Frankly 90% of this discussion is rooted in the idea that indigenous cultures = against doing science and using resources is
entirely bullshit and just founded on the racist assumption that these people are primitive. These cultures do want development and advancing science. They just don't want multinational companies coming in to tear everything up recklessly and cart the value of the resources away from their communities.
It reminds me of that story of the
Vancouver Squamish community wanting to build a skyscraper and the settle NIMBY fuckers being all like "WAAAH WHY DON'T AREN'T YOU BUILDING WIGWAMS AND DANCING AROUND FIRES".
The vast majority of the time when development is stymied it's not because of the uppity natives. It's because of the post-colonial suburban-rural apes who don't want shit built there where it would effect their property values, or because they're fixated on sucking on the oil teat above everything else and have brainwashed themselves into thinking renewable energy is hippie-commie bullshit. Something like that.

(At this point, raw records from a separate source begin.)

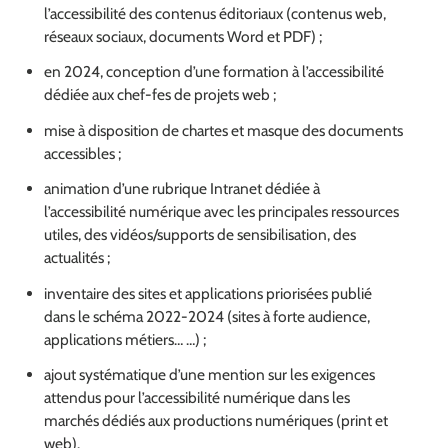
l’accessibilité des contenus éditoriaux (contenus web,
réseaux sociaux, documents Word et PDF) ;
en 2024, conception d’une formation à l’accessibilité
dédiée aux chef-fes de projets web ;
mise à disposition de chartes et masque des documents
accessibles ;
animation d’une rubrique Intranet dédiée à
l’accessibilité numérique avec les principales ressources
utiles, des vidéos/supports de sensibilisation, des
actualités ;
inventaire des sites et applications priorisées publié
dans le schéma 2022-2024 (sites à forte audience,
applications métiers… …) ;
ajout systématique d’une mention sur les exigences
attendus pour l’accessibilité numérique dans les
marchés dédiés aux productions numériques (print et
web).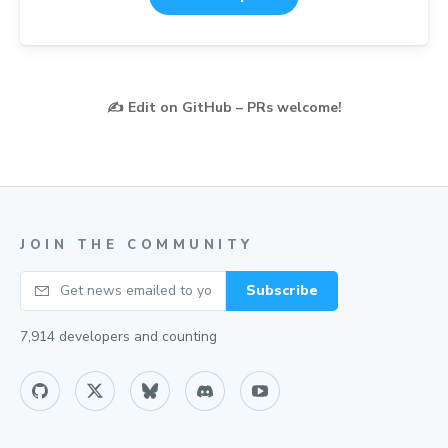
✍️
Edit on GitHub – PRs welcome!
JOIN THE COMMUNITY
Your email
Subscribe
7,914
developers and counting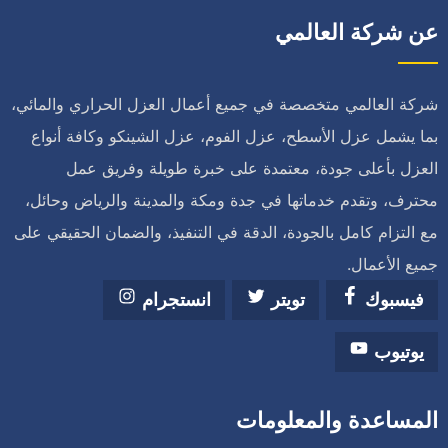
عن شركة العالمي
شركة العالمي متخصصة في جميع أعمال العزل الحراري والمائي،
بما يشمل عزل الأسطح، عزل الفوم، عزل الشينكو وكافة أنواع
العزل بأعلى جودة، معتمدة على خبرة طويلة وفريق عمل
محترف، وتقدم خدماتها في جدة ومكة والمدينة والرياض وحائل،
مع التزام كامل بالجودة، الدقة في التنفيذ، والضمان الحقيقي على
جميع الأعمال.
فيسبوك
تويتر
انستجرام
يوتيوب
المساعدة والمعلومات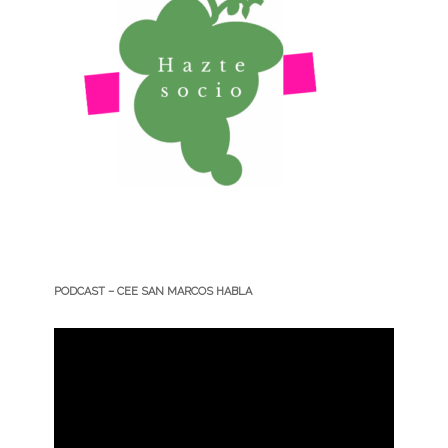
PODCAST – CEE SAN MARCOS HABLA
Reproductor
de
vídeo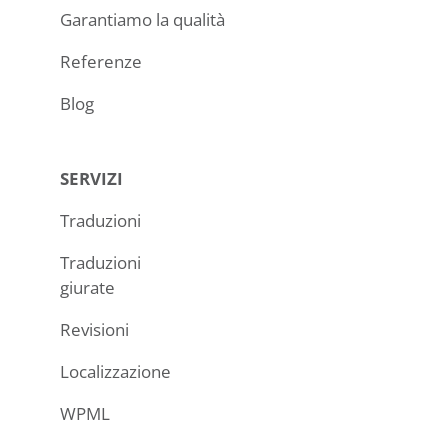
Garantiamo la qualità
Referenze
Blog
SERVIZI
Traduzioni
Traduzioni
giurate
Revisioni
Localizzazione
WPML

Allowing new cultural perspectives into development and science will make those things better, more adaptable. Clinging to the post-colonial culture and society as the one true path that will lead us to advancement is how we end up cavemen living in the basements of what used to be single family homes put up in the middle of buttfuck nowhere.

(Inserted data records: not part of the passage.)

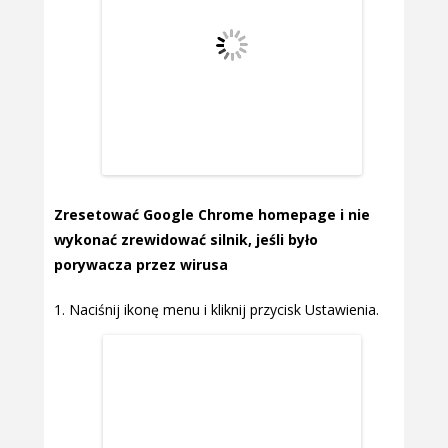
Zresetować Google Chrome homepage i nie
wykonać zrewidować silnik, jeśli było
porywacza przez wirusa
Naciśnij ikonę menu i kliknij przycisk Ustawienia.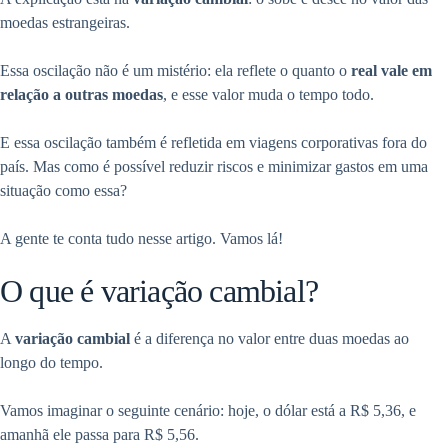
moedas estrangeiras.
Essa oscilação não é um mistério: ela reflete o quanto o
real vale em
relação a outras moedas
, e esse valor muda o tempo todo.
E essa oscilação também é refletida em viagens corporativas fora do
país. Mas como é possível reduzir riscos e minimizar gastos em uma
situação como essa?
A gente te conta tudo nesse artigo. Vamos lá!
O que é variação cambial?
A
variação cambial
é a diferença no valor entre duas moedas ao
longo do tempo.
Vamos imaginar o seguinte cenário: hoje, o dólar está a R$ 5,36, e
amanhã ele passa para R$ 5,56.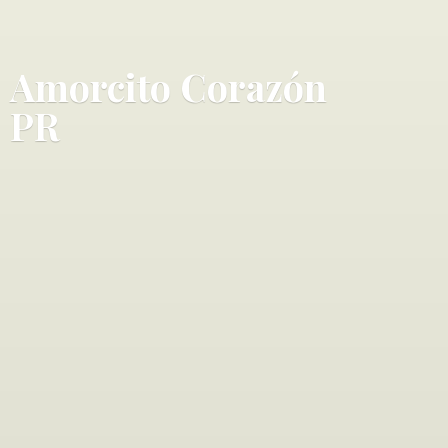
Amorcito Corazó
n
PR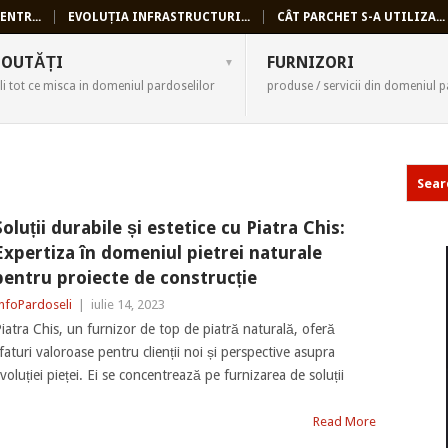
ENTR...
EVOLUȚIA INFRASTRUCTURI...
CÂT PARCHET S-A UTILIZA...
SELI
OUTĂȚI
FURNIZORI
li tot ce misca in domeniul pardoselilor
produse / servicii din domeniul p
Soluții durabile și estetice cu Piatra Chis:
Expertiza în domeniul pietrei naturale
pentru proiecte de construcție
nfoPardoseli
|
iulie 14, 2023
iatra Chis, un furnizor de top de piatră naturală, oferă
faturi valoroase pentru clienții noi și perspective asupra
voluției pieței. Ei se concentrează pe furnizarea de soluții
Read More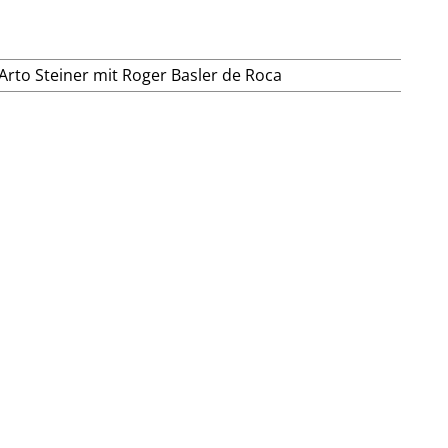
Arto Steiner mit Roger Basler de Roca
ichnung kostenlos
ngsmail an
it dem anstehenden Thema und der Beschreibung dazu.
ch jederzeit.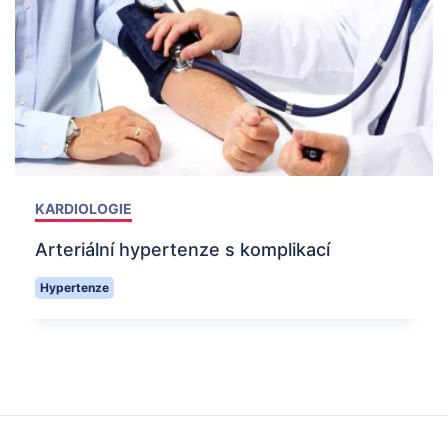
KARDIOLOGIE
Arteriální hypertenze s komplikací
Hypertenze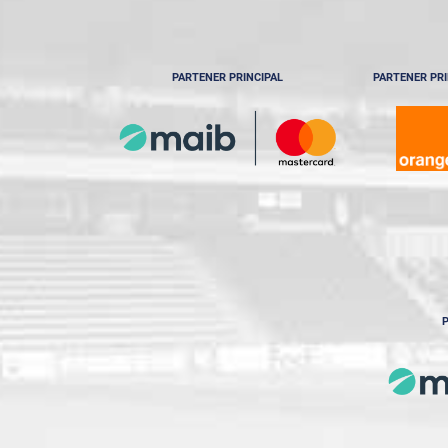
PARTENER PRINCIPAL
PARTENER PRI
P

What is the moral difference between people crossing space to settle on uninhabited extraterrestrial objects and the Polynesians crossing the ocean to settle on the thousands of uninhabited islands in the Pacific?
You can't drop space rocks from Polynesia onto the rest of the planet if the EarthGov doesn't pander to colonialist space libertarian bullshit. Just or that reason alone it's perfectly valid to take the evils of colonialism as something to specifically avoid repeating in space.
And frankly by the same measure that I think history might have been at least a little bit better if the Santa Maria and the Mayflower just fuckin' keeled over and sank I think that the best timeline for space travel is one where the first rugged, gun toting wannabe space colonists end up marooned on an asteroid or something and have to be carted back to Earth lesson learned. Not for what they're going to do out there, but what they're going to do here if their colonial ventures don't work out for them.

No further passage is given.